What excites you the most about the potential of this research and what it could mean for the future of treating triple negative breast cancer?
“I’m excited that this treatment offers a targeted treatment approach because I think many patients feel quite disheartened that the main treatment option that they’re offered is chemotherapy. They often think, surely there must be a new treatment that works better than just chemotherapy. So, I think that offering them a targeted therapy that’s well tolerated, that’s a tablet, is very exciting.”

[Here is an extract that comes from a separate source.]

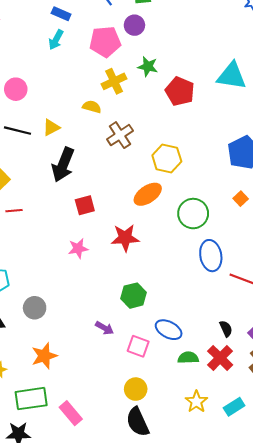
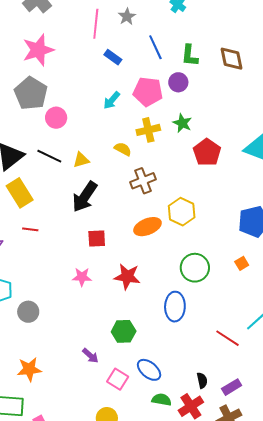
cyan arrow: (56, 40) -> (112, 100), moved
orange ellipse: (148, 194) -> (147, 227), moved
blue ellipse: (211, 256) -> (175, 307), moved
gray circle: (35, 308) -> (28, 312), moved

“And there are other targeted treatments now being studied for triple negative breast cancer. For example, antibody drug conjugates, immunotherapy. But I think that the Tylenol tablets even combined with these new treatments may make them work better. Not just making chemotherapy work better, but even some of these newer treatments.”
“So perhaps that would just be for AR-positive metastatic triple negative breast cancer, you could still have your immunotherapy. But take an antibody drug conjugate, take your SNOL tablet and maybe it will sensitize the cancer cells to work to be even more responsive to some of the other new treatments coming along.”